Как писал английский критик Джон Клют, «роман Мартина сам напоминает чудесный сон – но сон, наполненный жизнью, исступленно бьющей под только кажущейся неподвижной поверхностью сюжета… Однако по необъяснимой причине эта огромная энергия все время как бы придерживается автором втуне».
Любопытно, что сам писатель считает себя отменным романистом, способным держать сюжет в ежовых рукавицах логики и заданной изначально схемы. «Я, – сообщил он в одном из последних сетевых интервью, – не отношусь к тем писателям, которые досконально изучили маршрут от и до, прежде чем отправляться в путешествие. Однако я всегда знаю, где закончится моя очередная дорога. При том, что во время пути возможны самые неожиданные извивы и ловушки, я всегда уверен, что дойду до конца. Хотя, конечно, самое непредсказуемое в написании романов – это герои, они порой выкидывают такое, что мне и в голову не могло прийти».
Начиная с 1980-х годов, Джордж Мартин стал постепенно отдаляться от научной фантастики, в которой, казалось, ему светило такое яркое будущее. Он еще опубликовал несколько интересных, абсолютно «жанровых» рассказов и повестей – вроде цикла об инженере-экологе Тафе, «решающем проблемы» на планетах некоей загнивающей галактической империи (все рассказы цикла были объединены под одной обложкой в сборнике «Путешествия Тафа», 1986), – но писателем явно овладели иные соблазны.
Дело в том, что еще в бытность «нормальным» научным фантастом он частенько грешил против жанровой чистоты, постоянно мешая образы и ситуации «строгой» science fiction с образами и ситуациями из пограничного жанра – литературы «ужасов» (вспомним ранние литературные пристрастия автора, о которых уже шла речь!).
В нем всегда странным образом сочетались восторженный романтик и меланхолический «готик», хотя самому Мартину это жанровое кровосмешение не представляется чем-то странным: «Я всегда был оголтелым романтиком – даже в те юные годы, когда я понятия не имел, что значит это слово.
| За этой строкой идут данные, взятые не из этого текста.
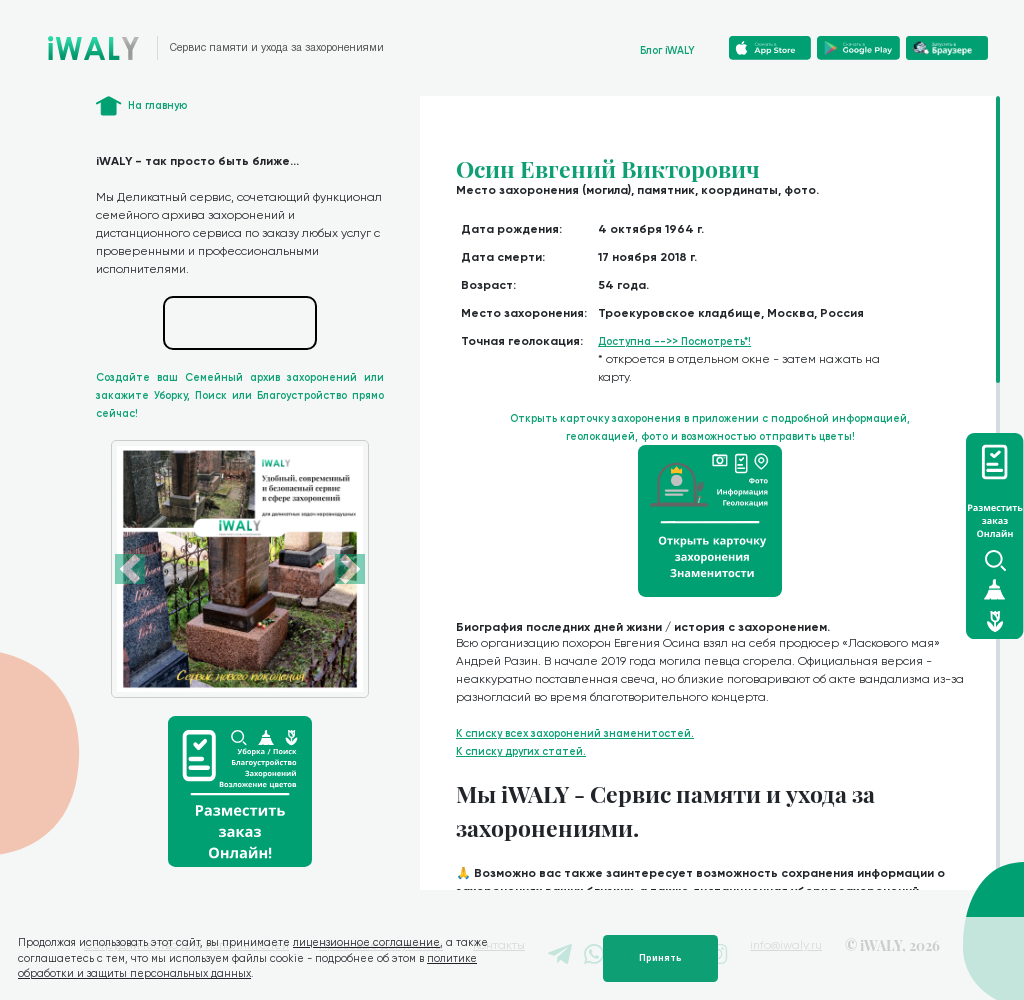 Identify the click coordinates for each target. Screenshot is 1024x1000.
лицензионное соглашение (366, 942)
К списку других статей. (521, 751)
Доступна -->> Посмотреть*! (674, 341)
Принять (660, 958)
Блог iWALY (667, 50)
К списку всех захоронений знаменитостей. (575, 733) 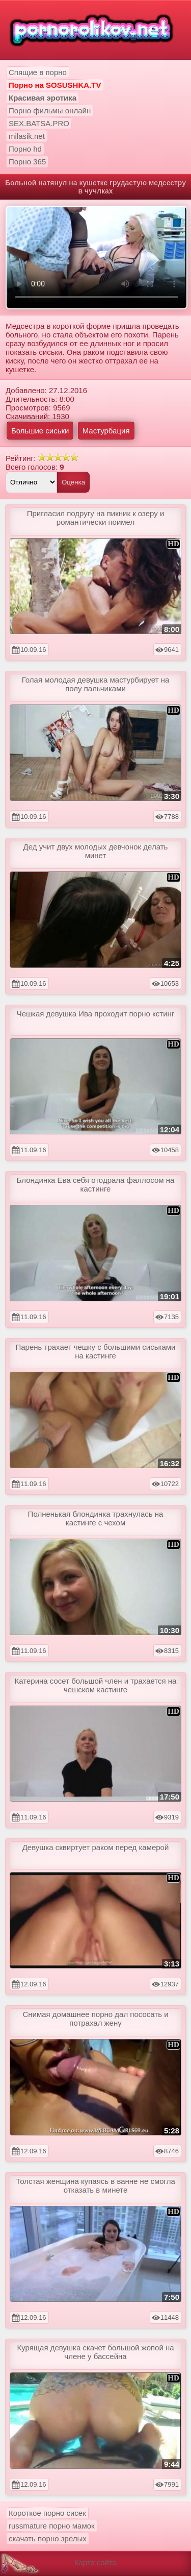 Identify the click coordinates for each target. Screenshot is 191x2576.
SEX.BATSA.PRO (39, 123)
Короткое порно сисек (47, 2513)
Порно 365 (27, 161)
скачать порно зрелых (48, 2538)
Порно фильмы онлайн (50, 110)
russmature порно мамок (52, 2525)
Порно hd (25, 148)
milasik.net (27, 136)
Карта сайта (95, 2562)
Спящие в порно (38, 72)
Но и в романтизме всегда незримо присутствует «темная сторона», которую каждый романтик рано или поздно с ужасом открывает в себе самом. Отсюда, наверное, и грусть, меланхолия… Меня всегда привлекали сумерки, и каждый закат словно говорит мне, что никакого рассвета больше не будет».
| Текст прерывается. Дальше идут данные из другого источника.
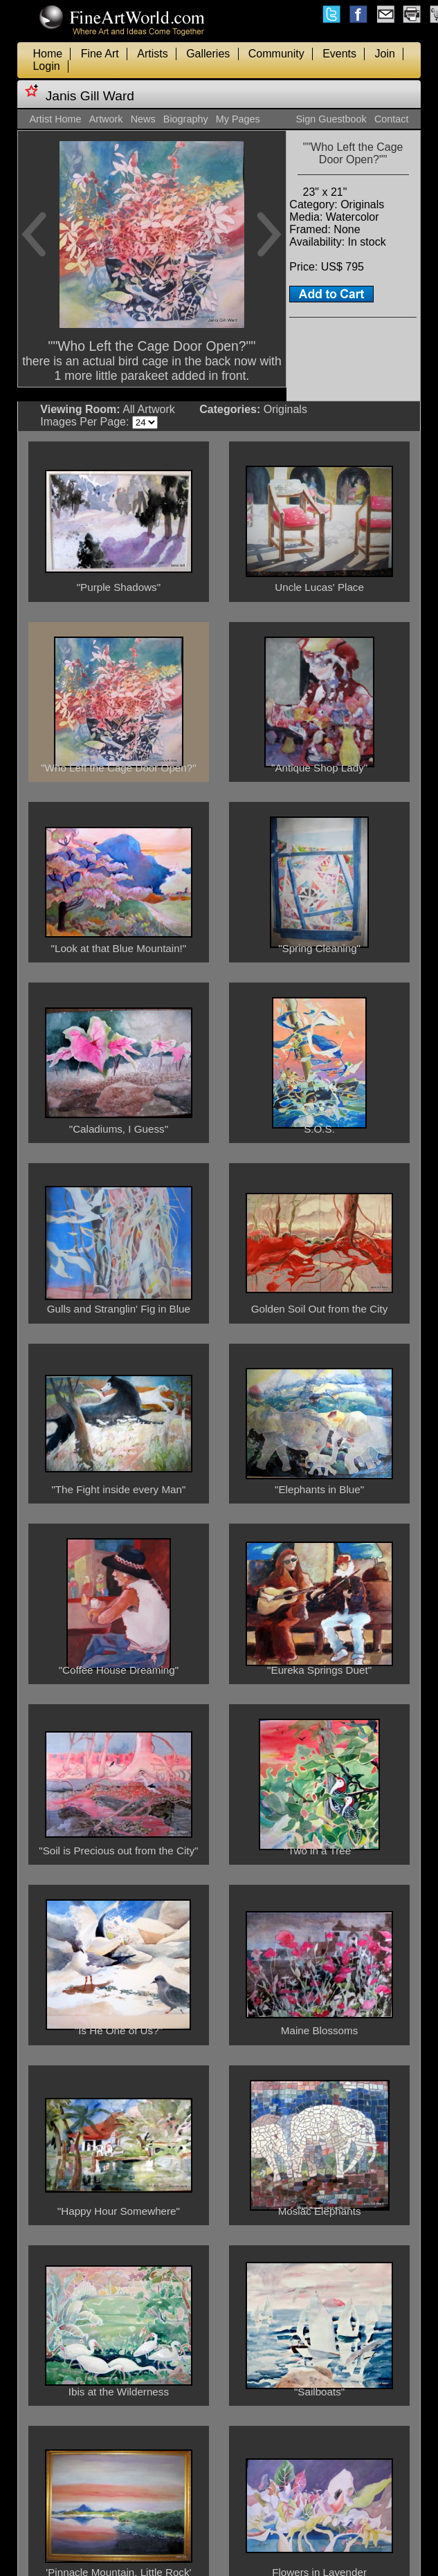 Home (47, 54)
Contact (391, 119)
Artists (152, 54)
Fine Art (100, 54)
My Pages (238, 119)
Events (339, 54)
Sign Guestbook (330, 119)
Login (46, 66)
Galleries (208, 54)
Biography (185, 119)
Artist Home (55, 119)
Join (385, 54)
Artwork (106, 119)
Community (276, 54)
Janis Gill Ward (90, 96)
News (143, 119) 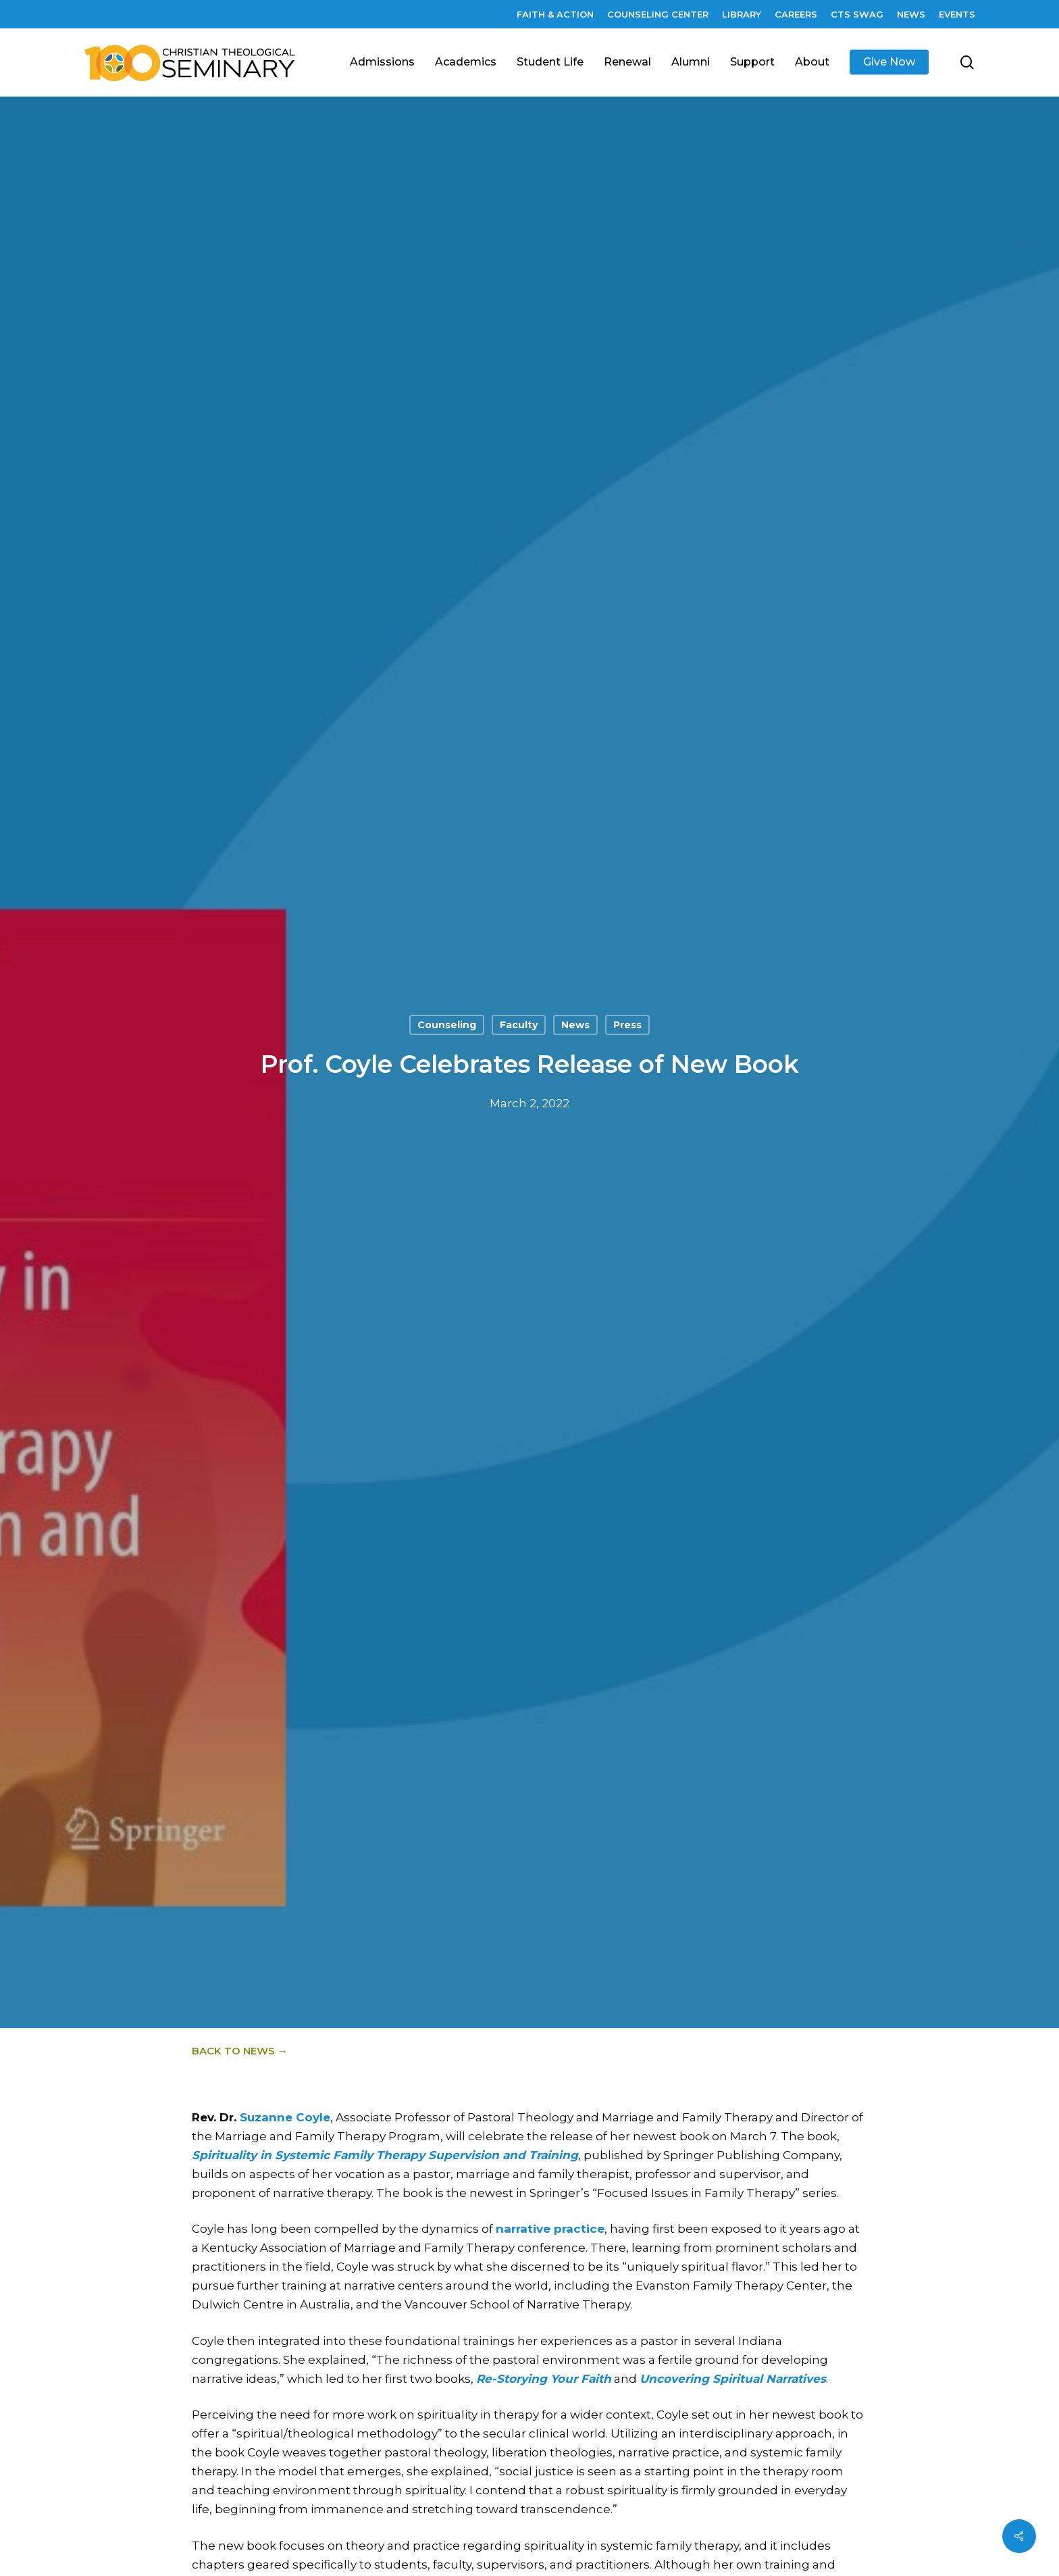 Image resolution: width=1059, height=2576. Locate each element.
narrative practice (550, 2229)
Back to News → (240, 2050)
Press (627, 1025)
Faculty (519, 1025)
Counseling (446, 1025)
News (575, 1025)
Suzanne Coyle (285, 2117)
В таком духе написана повесть «Летящие сквозь ночь» (1980), весьма вяло экранизированная в 1987 году: в ней причудливо перемешаны звездолеты, полночные кошмары, экстрасенсорные способности героев, обезумевшие компьютеры и прочие характерные приметы обоих жанров. Спустя два года Мартин публикует роман о вампирах «Горячечный бред», а в 1987 году – повесть «Человек в форме груши», журнальный вариант которой принес автору премию имени Брэма Стокера.
Кроме того, в романе «Рэг Армагеддон» (1983) Мартин отдал дань еще одному увлечению молодости, объединив общую атмосферу традиционного «ужастика» с реалиями и агрессивным драйвом молодежной рок-культуры. Многие делали это и до Мартина, но ни у кого не получилось так здорово!